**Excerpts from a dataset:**
-- -- --

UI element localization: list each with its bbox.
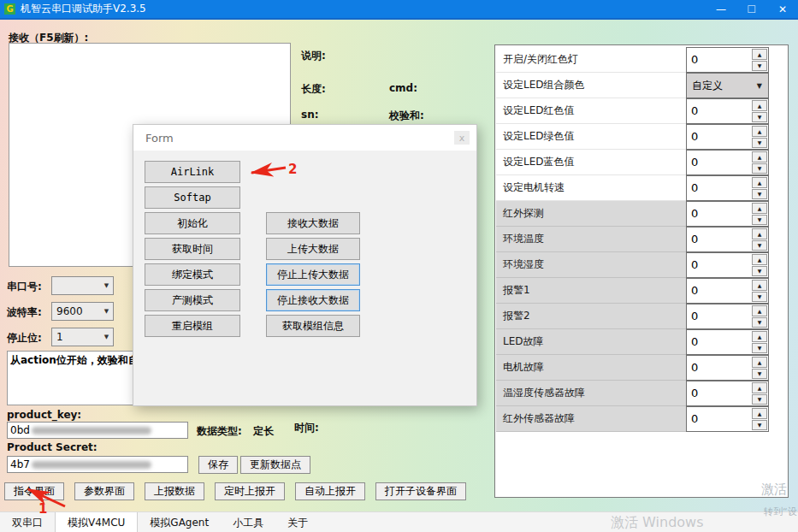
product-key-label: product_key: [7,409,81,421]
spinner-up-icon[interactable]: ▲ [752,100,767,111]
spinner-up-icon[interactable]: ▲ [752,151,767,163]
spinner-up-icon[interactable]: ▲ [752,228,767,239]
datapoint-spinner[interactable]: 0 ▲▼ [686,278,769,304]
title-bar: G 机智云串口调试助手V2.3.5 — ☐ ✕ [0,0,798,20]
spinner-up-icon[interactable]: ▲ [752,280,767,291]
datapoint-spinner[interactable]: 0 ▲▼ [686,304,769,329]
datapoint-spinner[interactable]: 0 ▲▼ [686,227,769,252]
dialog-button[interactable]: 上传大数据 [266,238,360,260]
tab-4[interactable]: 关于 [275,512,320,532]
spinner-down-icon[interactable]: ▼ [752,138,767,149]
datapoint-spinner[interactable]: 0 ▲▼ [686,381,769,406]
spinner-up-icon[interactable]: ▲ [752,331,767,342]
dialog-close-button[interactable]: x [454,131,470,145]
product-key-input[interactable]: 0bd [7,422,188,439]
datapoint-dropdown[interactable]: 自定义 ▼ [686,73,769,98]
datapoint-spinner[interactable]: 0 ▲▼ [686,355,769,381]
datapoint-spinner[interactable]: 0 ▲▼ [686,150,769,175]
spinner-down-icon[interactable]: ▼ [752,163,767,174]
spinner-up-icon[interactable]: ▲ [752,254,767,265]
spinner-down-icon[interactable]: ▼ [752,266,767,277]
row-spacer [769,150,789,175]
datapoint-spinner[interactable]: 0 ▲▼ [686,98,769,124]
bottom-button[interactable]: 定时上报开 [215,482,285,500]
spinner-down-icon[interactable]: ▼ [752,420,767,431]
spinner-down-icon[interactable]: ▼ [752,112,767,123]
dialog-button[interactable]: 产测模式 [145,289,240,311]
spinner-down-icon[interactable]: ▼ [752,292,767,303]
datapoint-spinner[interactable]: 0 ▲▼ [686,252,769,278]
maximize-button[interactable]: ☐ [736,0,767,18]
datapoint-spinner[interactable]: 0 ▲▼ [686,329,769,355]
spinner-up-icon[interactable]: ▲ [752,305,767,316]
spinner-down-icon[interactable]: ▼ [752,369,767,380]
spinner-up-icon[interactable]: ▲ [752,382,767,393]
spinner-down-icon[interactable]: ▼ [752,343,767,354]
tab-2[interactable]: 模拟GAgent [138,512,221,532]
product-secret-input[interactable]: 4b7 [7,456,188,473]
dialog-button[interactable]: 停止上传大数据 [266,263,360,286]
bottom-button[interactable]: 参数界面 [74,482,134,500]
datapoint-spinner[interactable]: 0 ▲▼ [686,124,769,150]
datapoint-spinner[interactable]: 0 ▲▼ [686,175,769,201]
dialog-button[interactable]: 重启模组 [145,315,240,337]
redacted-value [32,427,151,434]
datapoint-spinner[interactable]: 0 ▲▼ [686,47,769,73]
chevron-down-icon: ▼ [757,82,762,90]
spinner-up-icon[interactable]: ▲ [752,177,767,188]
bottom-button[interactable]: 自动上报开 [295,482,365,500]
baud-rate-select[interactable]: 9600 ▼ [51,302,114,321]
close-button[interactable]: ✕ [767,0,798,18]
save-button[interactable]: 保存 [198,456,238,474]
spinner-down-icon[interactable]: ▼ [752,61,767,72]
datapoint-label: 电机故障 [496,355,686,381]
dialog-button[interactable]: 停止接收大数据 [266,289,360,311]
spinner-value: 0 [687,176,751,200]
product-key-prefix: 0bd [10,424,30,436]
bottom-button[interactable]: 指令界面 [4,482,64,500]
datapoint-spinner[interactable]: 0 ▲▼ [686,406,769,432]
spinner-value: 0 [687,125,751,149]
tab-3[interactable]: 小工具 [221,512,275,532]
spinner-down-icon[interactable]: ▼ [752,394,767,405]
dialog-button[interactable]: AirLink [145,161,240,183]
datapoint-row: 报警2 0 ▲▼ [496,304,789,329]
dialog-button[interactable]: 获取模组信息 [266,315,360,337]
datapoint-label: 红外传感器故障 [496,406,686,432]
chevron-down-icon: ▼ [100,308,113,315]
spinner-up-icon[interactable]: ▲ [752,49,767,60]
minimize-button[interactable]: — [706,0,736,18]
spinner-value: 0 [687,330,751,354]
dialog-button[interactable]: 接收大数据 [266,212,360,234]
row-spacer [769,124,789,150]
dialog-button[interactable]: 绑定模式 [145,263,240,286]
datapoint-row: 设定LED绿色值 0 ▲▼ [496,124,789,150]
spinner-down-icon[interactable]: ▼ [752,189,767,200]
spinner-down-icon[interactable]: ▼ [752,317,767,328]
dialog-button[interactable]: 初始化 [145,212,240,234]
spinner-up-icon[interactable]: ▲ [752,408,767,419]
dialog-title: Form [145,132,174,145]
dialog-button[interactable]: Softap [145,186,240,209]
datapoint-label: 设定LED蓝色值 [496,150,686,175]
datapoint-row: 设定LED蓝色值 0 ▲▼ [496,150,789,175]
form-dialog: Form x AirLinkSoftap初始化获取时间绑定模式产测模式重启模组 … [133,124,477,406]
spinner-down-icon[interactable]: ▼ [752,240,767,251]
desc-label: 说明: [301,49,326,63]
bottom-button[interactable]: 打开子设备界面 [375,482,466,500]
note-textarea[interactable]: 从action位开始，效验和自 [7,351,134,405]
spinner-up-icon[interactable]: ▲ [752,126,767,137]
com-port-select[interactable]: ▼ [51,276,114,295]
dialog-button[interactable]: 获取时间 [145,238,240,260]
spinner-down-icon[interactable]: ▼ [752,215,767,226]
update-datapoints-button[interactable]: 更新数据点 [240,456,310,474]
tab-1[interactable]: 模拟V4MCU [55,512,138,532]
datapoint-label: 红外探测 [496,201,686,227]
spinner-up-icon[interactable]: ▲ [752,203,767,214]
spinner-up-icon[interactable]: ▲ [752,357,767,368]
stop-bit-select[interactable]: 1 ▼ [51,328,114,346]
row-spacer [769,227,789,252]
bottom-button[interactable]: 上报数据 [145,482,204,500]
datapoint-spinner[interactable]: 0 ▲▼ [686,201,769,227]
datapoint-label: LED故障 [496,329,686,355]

-- -- --

**PROMPT:**
The response should consist of the entries above, given again exactly and free of pictures.

**EXERCISE OUTPUT:**
UI element localization: list each with its bbox.
product-key-label: product_key: [7,409,81,421]
spinner-up-icon[interactable]: ▲ [752,100,767,111]
spinner-up-icon[interactable]: ▲ [752,151,767,163]
spinner-up-icon[interactable]: ▲ [752,228,767,239]
datapoint-spinner[interactable]: 0 ▲▼ [686,278,769,304]
title-bar: G 机智云串口调试助手V2.3.5 — ☐ ✕ [0,0,798,20]
spinner-up-icon[interactable]: ▲ [752,280,767,291]
datapoint-spinner[interactable]: 0 ▲▼ [686,304,769,329]
datapoint-spinner[interactable]: 0 ▲▼ [686,227,769,252]
dialog-button[interactable]: 上传大数据 [266,238,360,260]
tab-4[interactable]: 关于 [275,512,320,532]
spinner-down-icon[interactable]: ▼ [752,138,767,149]
datapoint-spinner[interactable]: 0 ▲▼ [686,381,769,406]
spinner-up-icon[interactable]: ▲ [752,331,767,342]
dialog-close-button[interactable]: x [454,131,470,145]
product-key-input[interactable]: 0bd [7,422,188,439]
datapoint-dropdown[interactable]: 自定义 ▼ [686,73,769,98]
datapoint-spinner[interactable]: 0 ▲▼ [686,355,769,381]
datapoint-spinner[interactable]: 0 ▲▼ [686,150,769,175]
spinner-down-icon[interactable]: ▼ [752,163,767,174]
spinner-up-icon[interactable]: ▲ [752,254,767,265]
spinner-down-icon[interactable]: ▼ [752,266,767,277]
row-spacer [769,150,789,175]
datapoint-spinner[interactable]: 0 ▲▼ [686,98,769,124]
bottom-button[interactable]: 定时上报开 [215,482,285,500]
spinner-down-icon[interactable]: ▼ [752,420,767,431]
spinner-down-icon[interactable]: ▼ [752,112,767,123]
dialog-button[interactable]: 产测模式 [145,289,240,311]
spinner-down-icon[interactable]: ▼ [752,292,767,303]
datapoint-spinner[interactable]: 0 ▲▼ [686,252,769,278]
maximize-button[interactable]: ☐ [736,0,767,18]
datapoint-spinner[interactable]: 0 ▲▼ [686,329,769,355]
spinner-up-icon[interactable]: ▲ [752,305,767,316]
spinner-down-icon[interactable]: ▼ [752,369,767,380]
spinner-up-icon[interactable]: ▲ [752,382,767,393]
spinner-down-icon[interactable]: ▼ [752,343,767,354]
tab-2[interactable]: 模拟GAgent [138,512,221,532]
product-secret-input[interactable]: 4b7 [7,456,188,473]
dialog-button[interactable]: 停止上传大数据 [266,263,360,286]
bottom-button[interactable]: 参数界面 [74,482,134,500]
datapoint-spinner[interactable]: 0 ▲▼ [686,124,769,150]
datapoint-spinner[interactable]: 0 ▲▼ [686,175,769,201]
dialog-button[interactable]: 重启模组 [145,315,240,337]
redacted-value [32,427,151,434]
datapoint-spinner[interactable]: 0 ▲▼ [686,47,769,73]
chevron-down-icon: ▼ [757,82,762,90]
spinner-up-icon[interactable]: ▲ [752,177,767,188]
bottom-button[interactable]: 自动上报开 [295,482,365,500]
baud-rate-select[interactable]: 9600 ▼ [51,302,114,321]
close-button[interactable]: ✕ [767,0,798,18]
save-button[interactable]: 保存 [198,456,238,474]
spinner-down-icon[interactable]: ▼ [752,61,767,72]
datapoint-label: 电机故障 [496,355,686,381]
dialog-button[interactable]: 停止接收大数据 [266,289,360,311]
spinner-value: 0 [687,176,751,200]
product-key-prefix: 0bd [10,424,30,436]
bottom-button[interactable]: 指令界面 [4,482,64,500]
datapoint-spinner[interactable]: 0 ▲▼ [686,406,769,432]
spinner-value: 0 [687,125,751,149]
tab-3[interactable]: 小工具 [221,512,275,532]
spinner-down-icon[interactable]: ▼ [752,394,767,405]
dialog-button[interactable]: AirLink [145,161,240,183]
datapoint-row: 报警2 0 ▲▼ [496,304,789,329]
dialog-button[interactable]: 获取模组信息 [266,315,360,337]
datapoint-label: 红外传感器故障 [496,406,686,432]
chevron-down-icon: ▼ [100,308,113,315]
spinner-up-icon[interactable]: ▲ [752,49,767,60]
minimize-button[interactable]: — [706,0,736,18]
spinner-value: 0 [687,330,751,354]
dialog-button[interactable]: 接收大数据 [266,212,360,234]
row-spacer [769,124,789,150]
dialog-button[interactable]: 绑定模式 [145,263,240,286]
datapoint-row: 设定LED绿色值 0 ▲▼ [496,124,789,150]
spinner-down-icon[interactable]: ▼ [752,189,767,200]
spinner-down-icon[interactable]: ▼ [752,317,767,328]
dialog-button[interactable]: 初始化 [145,212,240,234]
spinner-up-icon[interactable]: ▲ [752,408,767,419]
dialog-title: Form [145,132,174,145]
dialog-button[interactable]: Softap [145,186,240,209]
datapoint-label: 设定LED蓝色值 [496,150,686,175]
datapoint-row: 设定LED蓝色值 0 ▲▼ [496,150,789,175]
form-dialog: Form x AirLinkSoftap初始化获取时间绑定模式产测模式重启模组 … [133,124,477,406]
spinner-down-icon[interactable]: ▼ [752,240,767,251]
desc-label: 说明: [301,49,326,63]
bottom-button[interactable]: 打开子设备界面 [375,482,466,500]
note-textarea[interactable]: 从action位开始，效验和自 [7,351,134,405]
spinner-up-icon[interactable]: ▲ [752,126,767,137]
com-port-select[interactable]: ▼ [51,276,114,295]
dialog-button[interactable]: 获取时间 [145,238,240,260]
spinner-down-icon[interactable]: ▼ [752,215,767,226]
update-datapoints-button[interactable]: 更新数据点 [240,456,310,474]
tab-1[interactable]: 模拟V4MCU [55,512,138,532]
datapoint-label: 红外探测 [496,201,686,227]
spinner-up-icon[interactable]: ▲ [752,203,767,214]
spinner-up-icon[interactable]: ▲ [752,357,767,368]
stop-bit-select[interactable]: 1 ▼ [51,328,114,346]
row-spacer [769,227,789,252]
bottom-button[interactable]: 上报数据 [145,482,204,500]
datapoint-spinner[interactable]: 0 ▲▼ [686,201,769,227]
datapoint-label: LED故障 [496,329,686,355]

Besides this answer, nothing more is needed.